From Newsweek: EU Chief actually used colorful flash cards to teach Trump about tariffs

The only way to get through to him....and this is our President. (Double SIGH and SOB)  Don't forget to vote in November!!!!
Crying Face on HTC Sense 8

Newsweek:

EU CHIEF USED BRIGHT, SIMPLE FLASH CARDS TO EXPLAIN TRADE WAR TO TRUMP: REPORT


President Donald Trump and European Commission Chief Jean-Claude Juncker held a successful round of trade negotiations Wednesday at the White House, partially due to Juncker's use of colorful cards with easy to read, simple explanations of the situation at hand, a senior EU official who was in the room during negotiations told The Wall Street Journal.

As a result of the meeting, Trump said that he would not increase tariffs on European cars and that the European Union would buy more soybeans and liquified natural gas from the United States.

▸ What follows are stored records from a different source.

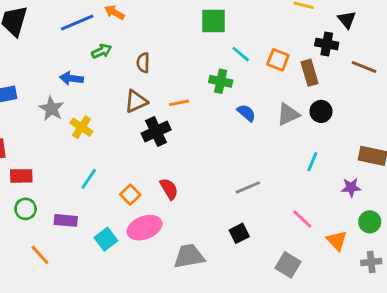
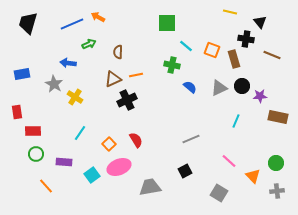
orange line: (179, 103) -> (136, 75), moved
purple star: (351, 187) -> (260, 96), moved

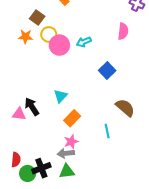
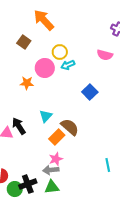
pink semicircle: (123, 31) -> (105, 55), turned 98
yellow circle: (49, 34) -> (60, 52), moved
orange star: (25, 37) -> (27, 83), moved
brown semicircle: (125, 108) -> (70, 127), moved
cyan line: (107, 131) -> (108, 165), moved

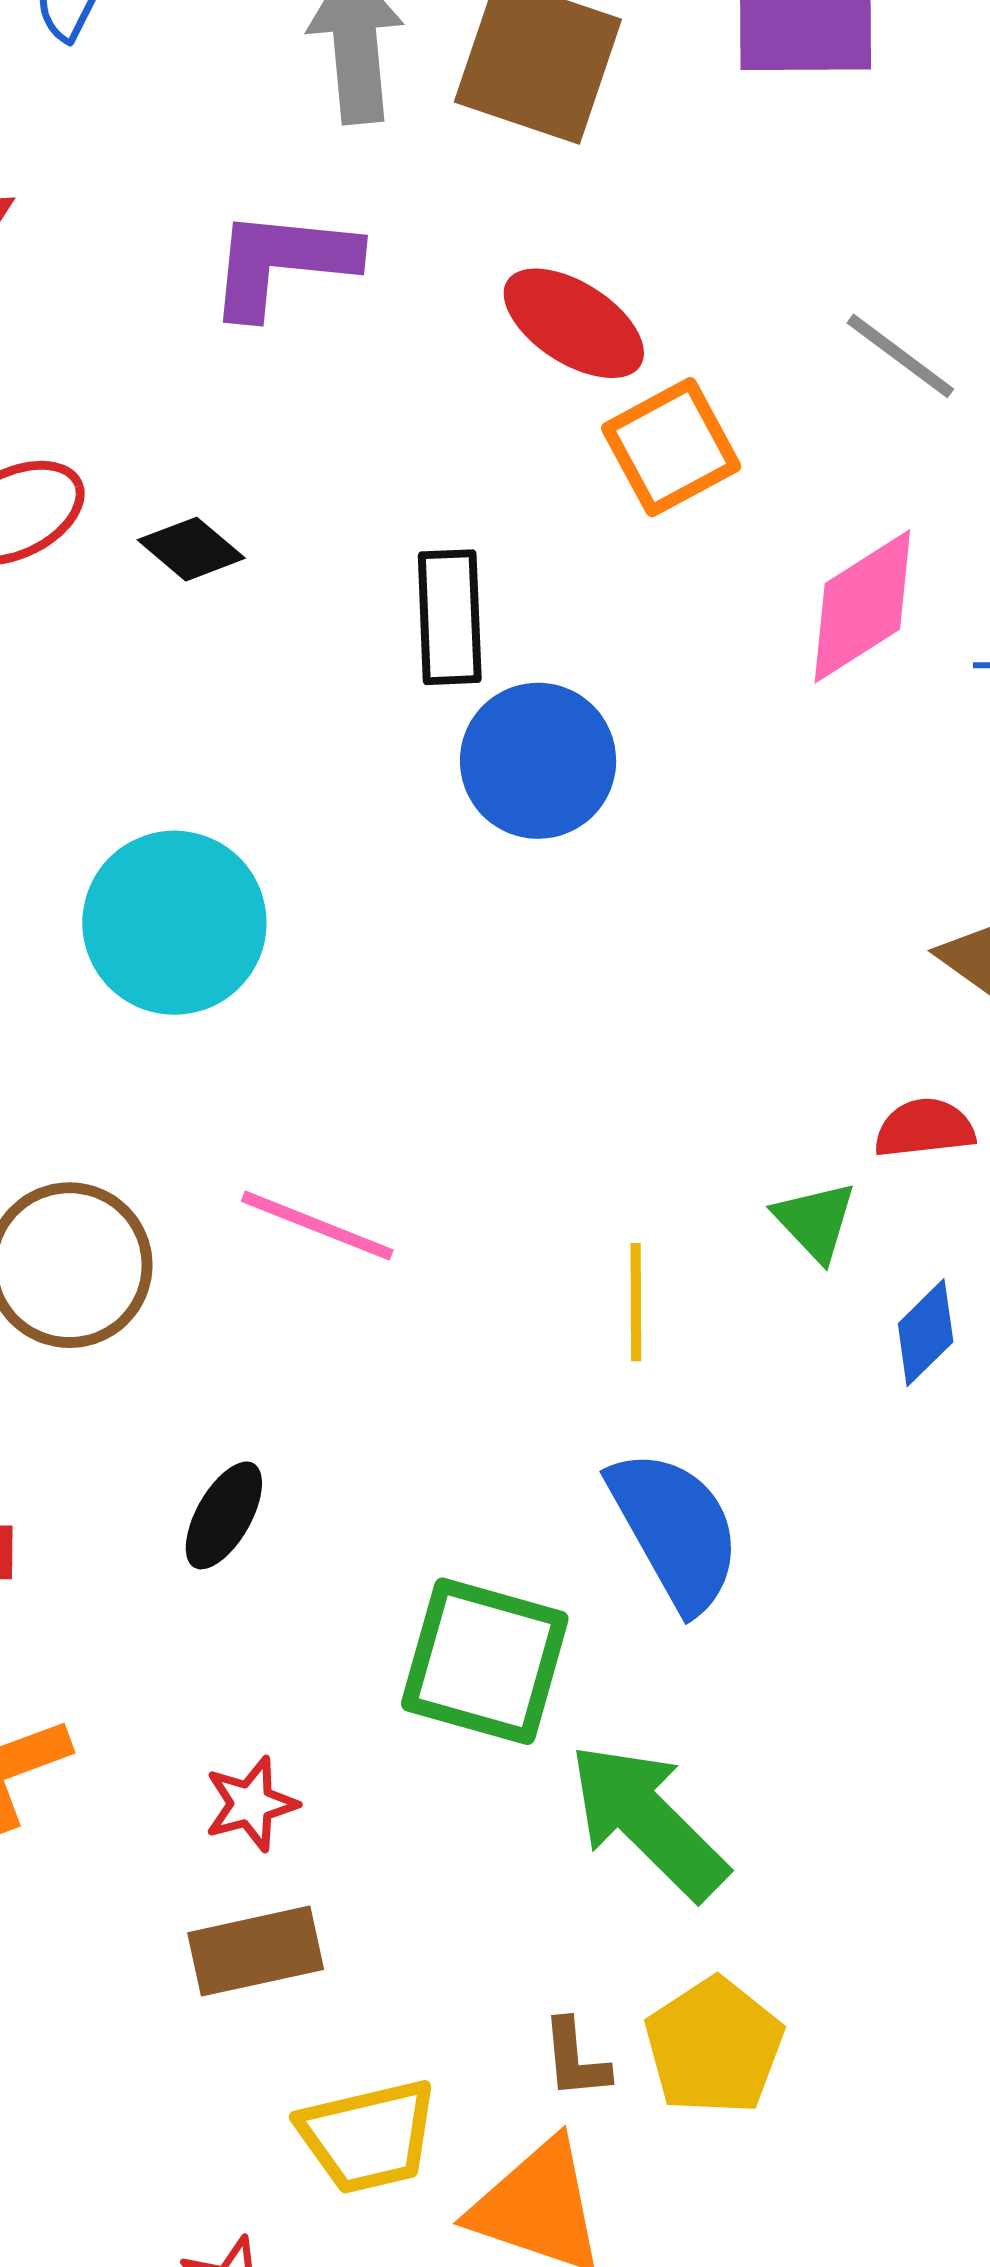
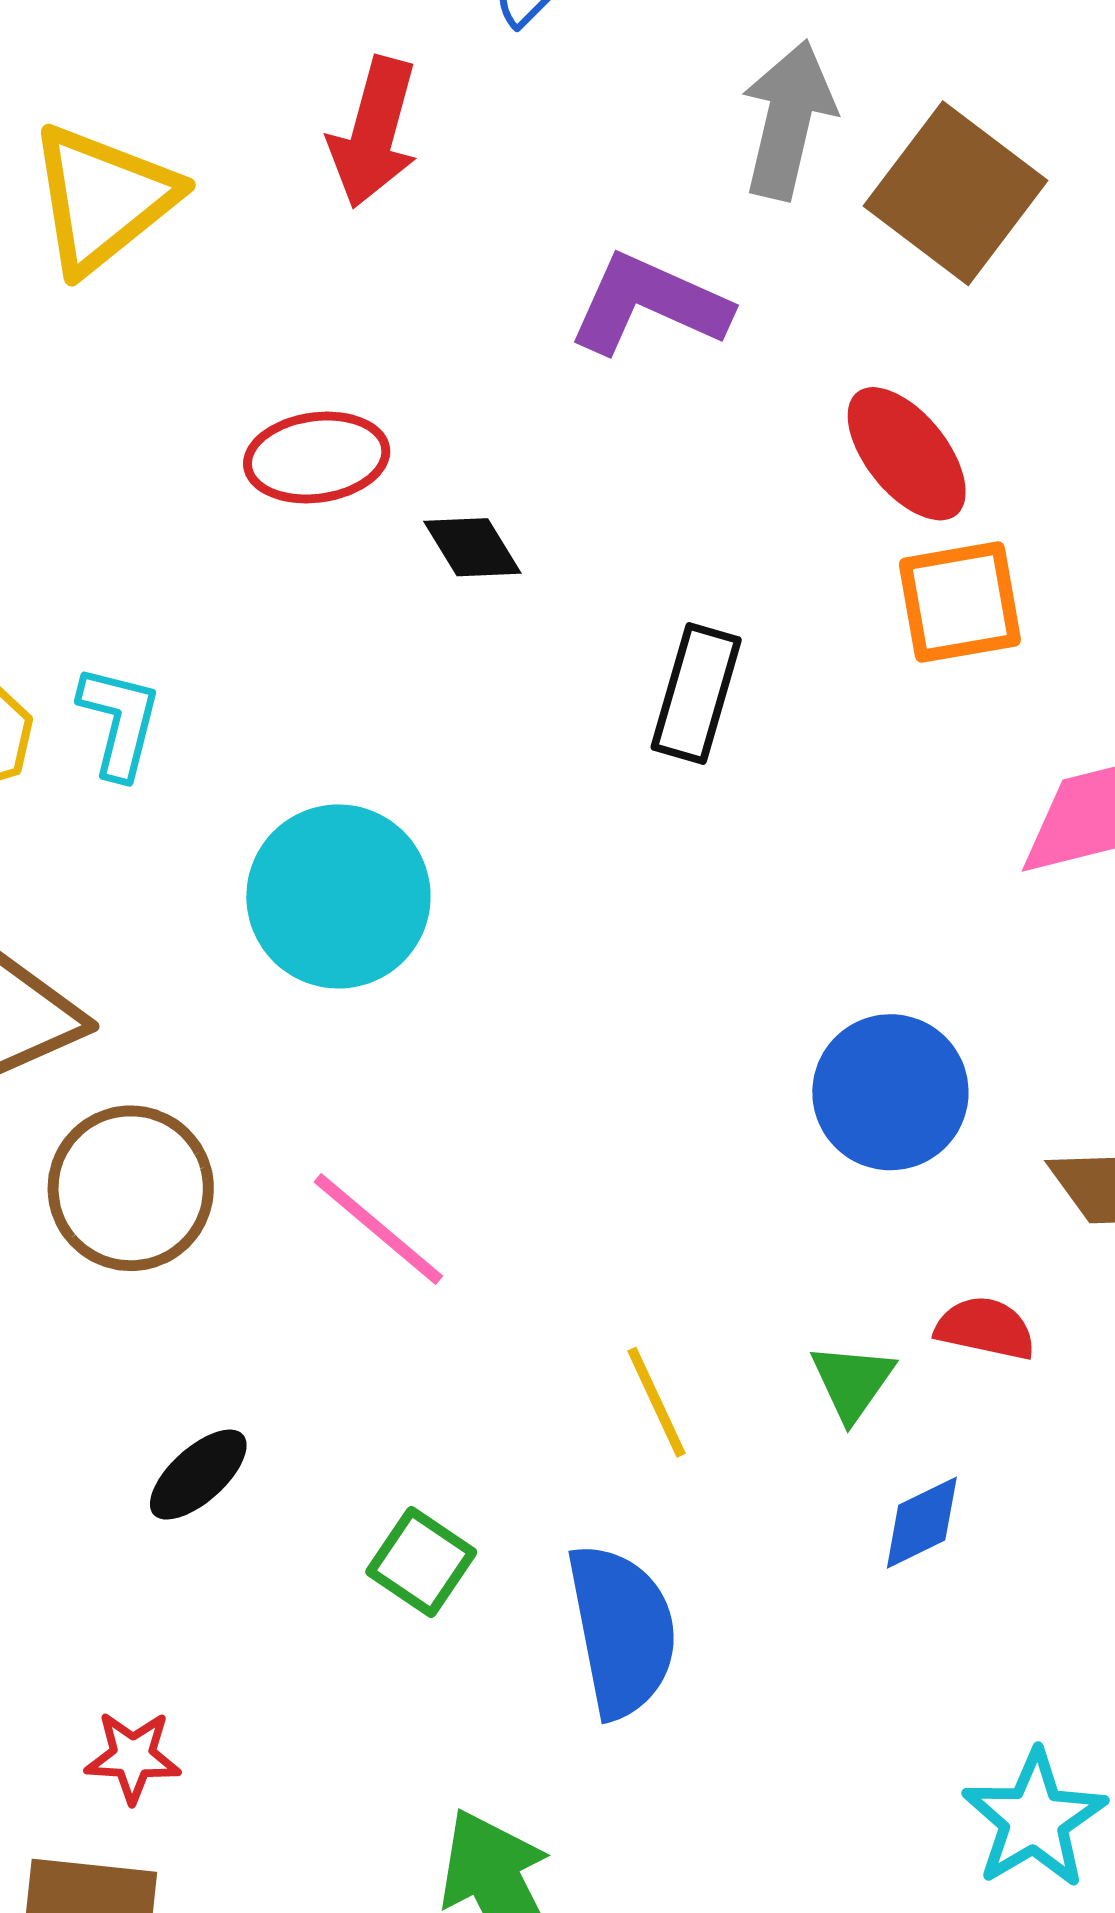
blue circle: (538, 761) -> (890, 1092), moved
yellow line: (636, 1302) -> (657, 1402), turned -43
green square: (485, 1661) -> (421, 1562), moved, size x0.6

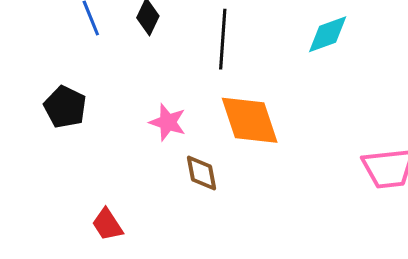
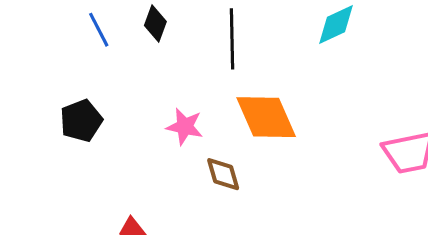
black pentagon: (65, 107) -> (81, 121), turned 30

During joint remarks in the White House Rose Garden, it was announced that the leaders would "work together toward zero tariffs, zero non-tariff barriers, and zero subsidies on non-auto industrial goods."

The announcement came just one day after the Trump administration issued a $12 billion bailout to American farmers caught in the middle of the trade wars between the U.S., Europe, China, Mexico and Canada.

The result of the meeting between the two officials beat expectations on both sides. On the plane ride to Washington D.C., Juncker confessed to reporters that he did not feel ready and "we'll have to see how it goes." But the Oval Office discussion lasted three hours and ended in an agreement. It appeared that the president had reversed course from his stance in previous weeks when he called the EU his "foe."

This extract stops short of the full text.